• [Aim of the task] Wherever the word "từng" turns up in a line of the entries, copy that line.

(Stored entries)
════

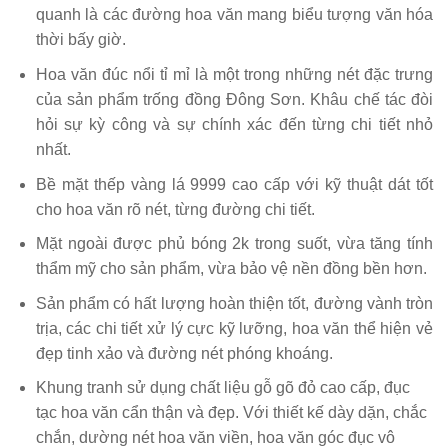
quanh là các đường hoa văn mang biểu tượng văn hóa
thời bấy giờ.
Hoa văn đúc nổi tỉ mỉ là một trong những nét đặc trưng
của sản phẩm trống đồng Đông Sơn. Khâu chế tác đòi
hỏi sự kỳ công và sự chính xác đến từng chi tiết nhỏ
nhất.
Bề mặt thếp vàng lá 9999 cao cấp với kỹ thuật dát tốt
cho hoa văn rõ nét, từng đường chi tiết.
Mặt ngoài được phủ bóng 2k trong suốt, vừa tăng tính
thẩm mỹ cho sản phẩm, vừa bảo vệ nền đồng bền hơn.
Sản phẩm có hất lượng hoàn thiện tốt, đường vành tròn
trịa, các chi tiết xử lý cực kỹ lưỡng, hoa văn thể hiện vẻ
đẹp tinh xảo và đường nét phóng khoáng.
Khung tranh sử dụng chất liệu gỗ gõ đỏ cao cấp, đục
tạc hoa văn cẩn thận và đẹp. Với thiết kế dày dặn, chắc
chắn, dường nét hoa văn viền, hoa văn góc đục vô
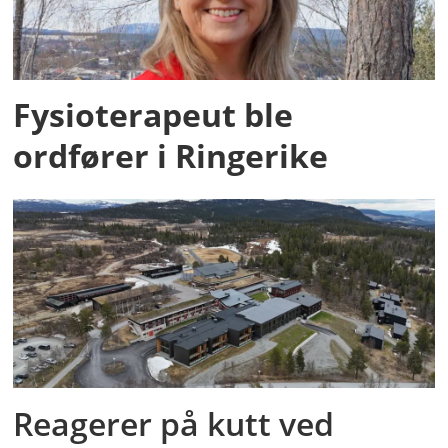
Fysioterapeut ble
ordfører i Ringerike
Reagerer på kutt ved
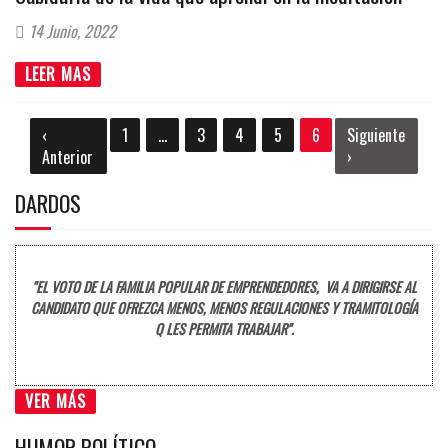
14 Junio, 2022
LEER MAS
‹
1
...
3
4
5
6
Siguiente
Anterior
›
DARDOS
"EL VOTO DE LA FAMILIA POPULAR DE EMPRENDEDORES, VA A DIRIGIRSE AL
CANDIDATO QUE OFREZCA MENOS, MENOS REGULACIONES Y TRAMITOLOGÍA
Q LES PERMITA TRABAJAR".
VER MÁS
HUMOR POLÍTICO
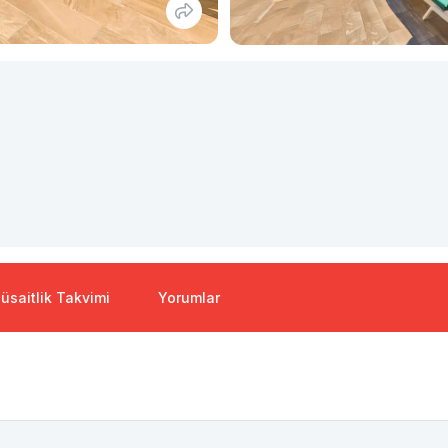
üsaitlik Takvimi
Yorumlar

════

• [Solved exercise]
hỏi sự kỳ công và sự chính xác đến từng chi tiết nhỏ
cho hoa văn rõ nét, từng đường chi tiết.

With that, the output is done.